Quelques grammes de laiton souple pour bâtir un monde de super robots à tête et membres mobiles, pour créer mes premières montres, pour faire tourner les roues de mes premières voitures de carton…

L’attache-parisienne explique tout, elle est le nœud de Freud ou de Lacan, l’élément central de toutes les névroses à venir ! Une mine d’or pour psy ! D’accord je m’emballe peut-être un peu mais l’attache-parisienne c’était un truc super en tout cas. Je ne m’explique toujours pas sa dénomination étrange mais je m’en fiche. On a créé ensemble et c’est bien là l’essentiel.

Billevesée [bilvəze]

Fig. A. Ahahahaha !

[bilvəze] (n. fém. BLA-BL.)

Halte-là mon ami, si tu prétends aujourd’hui user de ce mot, tu es soit un menteur soit un fâcheux hurluberlu. Qui a ouï prononcer billevesée? Personne, nous sommes d’accord.

Bien que les idées creuses n’aient aucunement disparu en notre époque moderne, on peut même dire qu’elles y trouvent un terrain de prédilection, le mot qui les décrit le mieux s’est pour sa part quasiment éteint, rejoignant les zones troubles de ses frères surannés au fond des dictionnaires.

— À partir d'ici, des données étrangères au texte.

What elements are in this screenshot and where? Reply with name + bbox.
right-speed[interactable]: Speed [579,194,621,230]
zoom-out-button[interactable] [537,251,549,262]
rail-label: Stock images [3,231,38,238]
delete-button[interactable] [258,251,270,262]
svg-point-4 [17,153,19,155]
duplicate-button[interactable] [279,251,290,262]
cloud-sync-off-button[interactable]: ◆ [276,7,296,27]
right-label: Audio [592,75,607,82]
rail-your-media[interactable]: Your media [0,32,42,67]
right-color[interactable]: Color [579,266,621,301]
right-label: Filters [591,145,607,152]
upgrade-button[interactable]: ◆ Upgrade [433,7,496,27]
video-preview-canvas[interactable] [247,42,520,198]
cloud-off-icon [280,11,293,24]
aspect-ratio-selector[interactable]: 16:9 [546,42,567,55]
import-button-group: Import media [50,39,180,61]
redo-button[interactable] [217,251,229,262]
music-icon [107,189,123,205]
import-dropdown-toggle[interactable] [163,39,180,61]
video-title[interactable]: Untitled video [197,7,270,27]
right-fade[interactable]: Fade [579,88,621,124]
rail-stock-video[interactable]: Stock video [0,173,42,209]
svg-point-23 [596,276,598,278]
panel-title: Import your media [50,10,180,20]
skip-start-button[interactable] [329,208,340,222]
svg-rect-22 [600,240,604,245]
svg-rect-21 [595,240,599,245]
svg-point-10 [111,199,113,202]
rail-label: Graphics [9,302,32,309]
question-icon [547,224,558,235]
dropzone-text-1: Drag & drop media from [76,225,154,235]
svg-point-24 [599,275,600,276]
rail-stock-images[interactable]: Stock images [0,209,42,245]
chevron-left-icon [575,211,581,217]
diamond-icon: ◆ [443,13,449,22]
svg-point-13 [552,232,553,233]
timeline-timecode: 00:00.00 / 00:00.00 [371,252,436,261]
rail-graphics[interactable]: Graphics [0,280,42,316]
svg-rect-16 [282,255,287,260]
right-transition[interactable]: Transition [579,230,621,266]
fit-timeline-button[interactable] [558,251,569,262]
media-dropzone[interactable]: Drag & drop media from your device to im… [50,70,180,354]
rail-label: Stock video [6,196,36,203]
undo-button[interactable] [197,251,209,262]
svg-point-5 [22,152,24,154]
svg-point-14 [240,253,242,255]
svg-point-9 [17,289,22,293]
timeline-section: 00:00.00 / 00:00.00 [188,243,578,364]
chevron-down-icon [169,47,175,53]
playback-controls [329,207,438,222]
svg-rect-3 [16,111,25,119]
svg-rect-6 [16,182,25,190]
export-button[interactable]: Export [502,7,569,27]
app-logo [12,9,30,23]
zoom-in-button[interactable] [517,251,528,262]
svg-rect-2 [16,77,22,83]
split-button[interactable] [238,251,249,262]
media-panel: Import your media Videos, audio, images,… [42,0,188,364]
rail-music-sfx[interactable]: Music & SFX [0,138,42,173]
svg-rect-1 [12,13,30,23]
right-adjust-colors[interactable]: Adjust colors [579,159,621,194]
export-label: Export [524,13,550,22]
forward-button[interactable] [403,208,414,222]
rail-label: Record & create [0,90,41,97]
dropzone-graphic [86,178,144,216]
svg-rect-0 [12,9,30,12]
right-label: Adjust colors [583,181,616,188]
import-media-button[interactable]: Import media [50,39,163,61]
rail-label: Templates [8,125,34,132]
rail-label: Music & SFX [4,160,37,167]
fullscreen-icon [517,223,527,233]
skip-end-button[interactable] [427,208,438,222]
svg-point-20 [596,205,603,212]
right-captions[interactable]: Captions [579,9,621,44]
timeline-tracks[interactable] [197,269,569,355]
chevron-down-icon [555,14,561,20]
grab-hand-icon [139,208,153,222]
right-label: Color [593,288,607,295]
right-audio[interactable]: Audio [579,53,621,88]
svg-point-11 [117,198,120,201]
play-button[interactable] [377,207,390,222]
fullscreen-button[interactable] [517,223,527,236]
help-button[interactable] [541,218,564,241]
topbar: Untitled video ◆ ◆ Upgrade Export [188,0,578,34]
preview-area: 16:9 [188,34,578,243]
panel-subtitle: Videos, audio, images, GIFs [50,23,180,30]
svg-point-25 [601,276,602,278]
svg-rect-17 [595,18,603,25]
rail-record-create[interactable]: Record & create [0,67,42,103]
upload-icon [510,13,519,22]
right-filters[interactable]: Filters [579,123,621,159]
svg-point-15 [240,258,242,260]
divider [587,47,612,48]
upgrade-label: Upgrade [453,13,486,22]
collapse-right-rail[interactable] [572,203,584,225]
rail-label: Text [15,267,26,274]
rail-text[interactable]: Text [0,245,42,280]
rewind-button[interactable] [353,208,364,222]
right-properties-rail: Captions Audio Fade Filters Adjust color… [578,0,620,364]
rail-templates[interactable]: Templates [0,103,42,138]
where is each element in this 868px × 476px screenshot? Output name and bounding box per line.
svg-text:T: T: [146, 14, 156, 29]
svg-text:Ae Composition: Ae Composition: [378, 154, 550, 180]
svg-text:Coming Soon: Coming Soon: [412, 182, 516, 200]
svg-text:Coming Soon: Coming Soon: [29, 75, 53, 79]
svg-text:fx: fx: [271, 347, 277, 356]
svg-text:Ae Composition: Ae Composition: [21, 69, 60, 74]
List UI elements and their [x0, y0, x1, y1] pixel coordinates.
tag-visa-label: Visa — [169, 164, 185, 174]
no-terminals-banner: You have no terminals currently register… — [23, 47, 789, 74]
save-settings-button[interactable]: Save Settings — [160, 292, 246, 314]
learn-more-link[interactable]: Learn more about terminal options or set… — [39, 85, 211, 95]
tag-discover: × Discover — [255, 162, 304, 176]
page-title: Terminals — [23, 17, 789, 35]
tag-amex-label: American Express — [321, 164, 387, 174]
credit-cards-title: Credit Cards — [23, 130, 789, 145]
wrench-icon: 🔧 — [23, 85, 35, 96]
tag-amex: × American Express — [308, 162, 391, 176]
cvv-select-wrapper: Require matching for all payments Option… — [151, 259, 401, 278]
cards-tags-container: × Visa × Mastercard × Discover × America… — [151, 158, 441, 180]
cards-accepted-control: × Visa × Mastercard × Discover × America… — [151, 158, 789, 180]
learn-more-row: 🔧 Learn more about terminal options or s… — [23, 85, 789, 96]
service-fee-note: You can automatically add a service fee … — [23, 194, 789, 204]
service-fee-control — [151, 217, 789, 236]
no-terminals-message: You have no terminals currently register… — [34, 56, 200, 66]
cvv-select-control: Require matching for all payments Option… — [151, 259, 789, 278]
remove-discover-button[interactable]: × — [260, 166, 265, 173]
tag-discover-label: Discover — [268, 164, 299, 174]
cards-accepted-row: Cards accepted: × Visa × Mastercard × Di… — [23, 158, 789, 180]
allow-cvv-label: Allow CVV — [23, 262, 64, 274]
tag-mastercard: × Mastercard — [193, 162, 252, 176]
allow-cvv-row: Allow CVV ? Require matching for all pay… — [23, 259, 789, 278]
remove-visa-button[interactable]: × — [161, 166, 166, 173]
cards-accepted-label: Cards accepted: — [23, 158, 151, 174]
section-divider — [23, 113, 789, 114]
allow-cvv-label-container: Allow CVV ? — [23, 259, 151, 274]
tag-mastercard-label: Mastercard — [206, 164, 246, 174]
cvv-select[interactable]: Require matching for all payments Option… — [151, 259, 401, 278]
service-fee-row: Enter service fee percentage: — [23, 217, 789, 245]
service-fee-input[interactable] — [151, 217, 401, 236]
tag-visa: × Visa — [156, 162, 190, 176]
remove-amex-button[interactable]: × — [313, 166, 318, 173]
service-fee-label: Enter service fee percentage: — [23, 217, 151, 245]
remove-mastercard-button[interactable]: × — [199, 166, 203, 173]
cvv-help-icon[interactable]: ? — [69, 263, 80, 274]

N’est-ce pas là bien étrange destin ?

Alors qu’il se prêterait au mieux à décrire la plus grande partie des propos de nos contemporains et notamment de ceux qui ont fait de l’émission d’avis une profession, voilà donc que ce terme inexiste. Oui, inexiste. Il a dû être occis par quelque consultant en bonne parole ou expert en expertise, je ne vois pas d’autre issue.

Billevesée, renais ici de tes cendres, on a besoin de toi.